The province’s relentless bid to see the NewPage plant resurrected by a new owner has never been a sure bet. Still, up until now, critics had to watch what they said: finding fault with an effort to save a substantial number of jobs in rural Nova Scotia would take a lot of heat.
But the whirlwind on the weekend that saw hopes dashed, then turned around a day later, is allowing the cynics their say. The opposition parties didn’t dare vocalize harsh criticism heretofore for fear of upsetting constituents of the Strait area. Now, sensing that public sentiment is growing weary of the drawn-out bargaining, political opponents are complaining about the cost to taxpayers and the risk.
They and the public have good reason.

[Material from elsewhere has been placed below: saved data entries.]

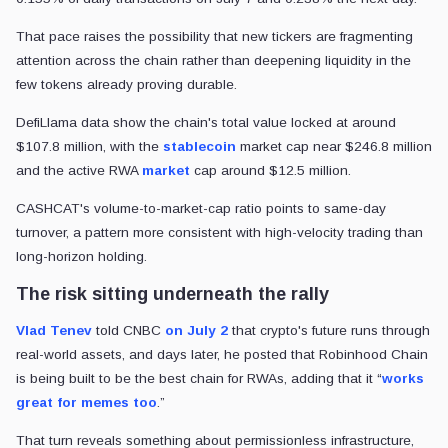
That pace raises the possibility that new tickers are fragmenting
attention across the chain rather than deepening liquidity in the
few tokens already proving durable.
DefiLlama data show the chain's total value locked at around
$107.8 million, with the
stablecoin
market cap near $246.8 million
and the active RWA
market
cap around $12.5 million.
CASHCAT's volume-to-market-cap ratio points to same-day
turnover, a pattern more consistent with high-velocity trading than
long-horizon holding.
The risk sitting underneath the rally
Vlad Tenev
told CNBC
on July 2
that crypto's future runs through
real-world assets, and days later, he posted that Robinhood Chain
is being built to be the best chain for RWAs, adding that it “
works
great for memes too
.”
That turn reveals something about permissionless infrastructure,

This paper plant, although the product is to be the higher-end super-calendared paper, is still being lumped into the category of “sunset industry.” The feeling is, even if it’s a go this time, how long will it be viable?

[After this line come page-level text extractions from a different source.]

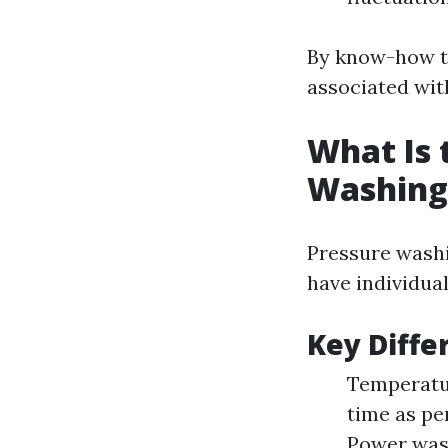
By know-how th
associated wit
What Is 
Washing
Pressure washi
have individua
Key Diffe
Temperatur
time as pe
Power wash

Since making the sun stand still would be an accomplishment of biblical proportions, putting so much public investment into a long shot is not advisable for this or any future government.
The NDP have always defended this project, despite the concessions to the buyer, as the right thing to do. It wouldn’t be easy to replace several hundred jobs and a large industrial presence in an area of thin population.
But if, as the most cynical suggest, the plant does not last a great number of years, was the money spent worthwhile in face of the inevitable?
It dredges up the image of the little boy with his finger in the dike trying to hold back the flood waters.
Rather than sitting back and breathing a sigh of relief if this deal is ultimately saved, the government should now be thinking several years ahead about up-and-coming industries, about what would be promising options when the sun does indeed set. Simply reacting and hoping to reinvent the past in answer to a crisis will only buy you time. It’s time to be forward thinking.